Oireachtas Joint and Select Committees

Tuesday, 14 April 2015

Joint Oireachtas Committee on Agriculture, Food and the Marine

Basic Payment Scheme and GLAS: Discussion

2:00 pm

Mr. Pat Dunne:

The hill farmers I represent certainly are in a bind at present and do not know where they are going with regard to eligible land. The people from the ACA also do not appear to know what are the rules, any more than the IFA or anybody else does. This year, 2015, will be the year in which people must decide. As for inspectors on the ground, one hears all sorts of anecdotal evidence that what some fellows will pass others will not, and farmers do not know where they are going in this regard. It must be realised that the payments coming to farmers represent 100% of their income, and in most cases they cannot even hold on to those payments, or a large percentage of them, which will be gone simply on maintaining the stock on the hills. For this reason, farmers do not know where they are going or what they will do. They are approaching me all the time to ask me what they should be putting in or what they should be taking out. However, as neither I nor the advisers can tell them what to do, we are in a hell of a position in this regard. We should be trying to come up with a system that encourages farmers to be using and stocking the hills, rather than running the farmers away from them and causing land abandonment. It is very difficult to expect younger farmers to buy into regimes such as the one in place at present because they will look at it and will ask why they should get into that. In the case of my own young lads, they ask me why am I doing it. Younger farmers will ask why should they not get a job somewhere at which they would get a week's wages at the end of the week without any of this hassle. This is the sort of thing we are up against.

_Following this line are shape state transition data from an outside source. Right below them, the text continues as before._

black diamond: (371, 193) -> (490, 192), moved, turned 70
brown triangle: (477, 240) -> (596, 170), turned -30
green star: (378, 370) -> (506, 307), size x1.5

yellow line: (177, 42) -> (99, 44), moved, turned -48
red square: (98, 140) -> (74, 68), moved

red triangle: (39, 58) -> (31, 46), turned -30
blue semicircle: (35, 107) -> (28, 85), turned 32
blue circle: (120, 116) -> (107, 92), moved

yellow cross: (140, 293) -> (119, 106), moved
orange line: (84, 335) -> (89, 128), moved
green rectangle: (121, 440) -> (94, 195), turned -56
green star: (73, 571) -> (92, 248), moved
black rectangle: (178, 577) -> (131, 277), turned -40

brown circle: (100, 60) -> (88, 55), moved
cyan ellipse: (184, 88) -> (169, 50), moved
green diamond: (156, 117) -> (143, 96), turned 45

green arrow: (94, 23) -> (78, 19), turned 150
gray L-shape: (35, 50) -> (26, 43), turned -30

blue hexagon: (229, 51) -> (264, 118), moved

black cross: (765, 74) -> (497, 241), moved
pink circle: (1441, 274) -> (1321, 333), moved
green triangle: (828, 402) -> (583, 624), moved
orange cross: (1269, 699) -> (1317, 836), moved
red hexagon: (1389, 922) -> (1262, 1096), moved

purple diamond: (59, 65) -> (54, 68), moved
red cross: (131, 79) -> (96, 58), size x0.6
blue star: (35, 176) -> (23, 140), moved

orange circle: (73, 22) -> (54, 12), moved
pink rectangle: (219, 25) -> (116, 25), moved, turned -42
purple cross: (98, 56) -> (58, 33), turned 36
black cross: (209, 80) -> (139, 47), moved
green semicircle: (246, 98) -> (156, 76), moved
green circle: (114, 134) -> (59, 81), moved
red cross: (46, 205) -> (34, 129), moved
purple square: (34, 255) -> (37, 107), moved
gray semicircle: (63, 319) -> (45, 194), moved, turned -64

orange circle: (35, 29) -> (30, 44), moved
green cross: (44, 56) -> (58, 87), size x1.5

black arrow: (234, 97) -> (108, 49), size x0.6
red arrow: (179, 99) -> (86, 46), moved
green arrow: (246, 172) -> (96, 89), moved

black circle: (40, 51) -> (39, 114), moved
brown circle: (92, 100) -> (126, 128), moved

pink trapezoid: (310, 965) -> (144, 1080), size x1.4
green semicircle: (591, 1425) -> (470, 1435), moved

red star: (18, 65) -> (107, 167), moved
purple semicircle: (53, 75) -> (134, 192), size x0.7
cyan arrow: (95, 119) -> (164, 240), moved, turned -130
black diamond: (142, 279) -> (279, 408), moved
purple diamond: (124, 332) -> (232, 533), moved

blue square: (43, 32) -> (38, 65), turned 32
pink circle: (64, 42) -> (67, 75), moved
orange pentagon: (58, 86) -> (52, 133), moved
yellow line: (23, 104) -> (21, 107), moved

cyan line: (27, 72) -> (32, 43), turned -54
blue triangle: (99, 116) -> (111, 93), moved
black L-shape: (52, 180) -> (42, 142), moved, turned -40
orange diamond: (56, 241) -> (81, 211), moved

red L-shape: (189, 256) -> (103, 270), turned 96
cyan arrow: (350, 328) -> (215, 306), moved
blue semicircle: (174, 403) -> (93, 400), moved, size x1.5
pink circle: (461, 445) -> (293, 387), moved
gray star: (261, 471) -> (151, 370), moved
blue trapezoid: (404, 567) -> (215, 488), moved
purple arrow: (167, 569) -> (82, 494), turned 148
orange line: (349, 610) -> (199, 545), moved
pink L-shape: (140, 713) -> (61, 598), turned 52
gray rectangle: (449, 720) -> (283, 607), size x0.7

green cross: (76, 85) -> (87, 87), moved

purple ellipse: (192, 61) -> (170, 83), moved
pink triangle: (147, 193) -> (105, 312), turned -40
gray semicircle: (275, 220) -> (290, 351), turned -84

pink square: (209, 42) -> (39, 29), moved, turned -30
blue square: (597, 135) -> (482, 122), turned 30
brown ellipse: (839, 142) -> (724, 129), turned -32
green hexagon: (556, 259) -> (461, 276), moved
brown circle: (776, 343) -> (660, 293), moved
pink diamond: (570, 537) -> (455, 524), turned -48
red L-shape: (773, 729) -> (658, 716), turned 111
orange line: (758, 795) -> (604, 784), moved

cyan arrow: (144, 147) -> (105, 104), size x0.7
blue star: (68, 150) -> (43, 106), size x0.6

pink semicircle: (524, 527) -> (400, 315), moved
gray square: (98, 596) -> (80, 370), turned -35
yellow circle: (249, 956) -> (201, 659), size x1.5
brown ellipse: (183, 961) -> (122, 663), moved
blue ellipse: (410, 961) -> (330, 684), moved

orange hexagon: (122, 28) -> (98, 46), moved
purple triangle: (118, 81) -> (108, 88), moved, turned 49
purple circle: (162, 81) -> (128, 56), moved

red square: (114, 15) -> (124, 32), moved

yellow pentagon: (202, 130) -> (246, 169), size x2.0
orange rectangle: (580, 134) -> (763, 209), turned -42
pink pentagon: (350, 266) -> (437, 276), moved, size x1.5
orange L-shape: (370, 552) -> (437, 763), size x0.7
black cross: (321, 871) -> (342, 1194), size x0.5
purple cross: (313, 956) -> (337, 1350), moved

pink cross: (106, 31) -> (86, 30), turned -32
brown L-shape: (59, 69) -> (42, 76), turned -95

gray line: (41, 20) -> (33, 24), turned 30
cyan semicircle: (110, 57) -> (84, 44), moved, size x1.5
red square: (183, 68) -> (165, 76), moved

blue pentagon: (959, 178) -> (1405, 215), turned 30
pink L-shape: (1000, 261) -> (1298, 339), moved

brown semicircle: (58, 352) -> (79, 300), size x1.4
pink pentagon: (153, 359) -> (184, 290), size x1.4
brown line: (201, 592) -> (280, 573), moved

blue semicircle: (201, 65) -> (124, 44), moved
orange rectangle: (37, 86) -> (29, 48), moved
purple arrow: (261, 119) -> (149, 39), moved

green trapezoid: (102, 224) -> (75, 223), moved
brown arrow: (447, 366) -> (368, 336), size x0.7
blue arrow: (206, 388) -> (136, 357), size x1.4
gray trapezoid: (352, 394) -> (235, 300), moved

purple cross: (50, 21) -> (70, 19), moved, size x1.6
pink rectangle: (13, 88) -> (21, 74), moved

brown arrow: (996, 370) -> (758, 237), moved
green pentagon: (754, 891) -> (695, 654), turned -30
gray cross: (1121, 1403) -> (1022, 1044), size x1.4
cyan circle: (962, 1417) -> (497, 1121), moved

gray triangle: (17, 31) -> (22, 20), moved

We must home in on the issue of land eligibility. Proper, clear guidelines should be handed down to ensure that one inspector cannot declare the heather is too tall or there are too many rushes or ferns while another lad states it is all right by him, as one then is in a position where one lad does not know what the other is doing. Inspections have been carried out in the recent past - the Chairman is aware of some of them - and people have had a penalty of 100% imposed on them. That means the total loss of their income, as simple as that. On what are such people to survive and where are they to go? That is the simple reality. The matter must be clarified. It is at the 11th hour now and it must be clarified and finalised. People must know exactly where they are going and what precisely they should put down on their application forms.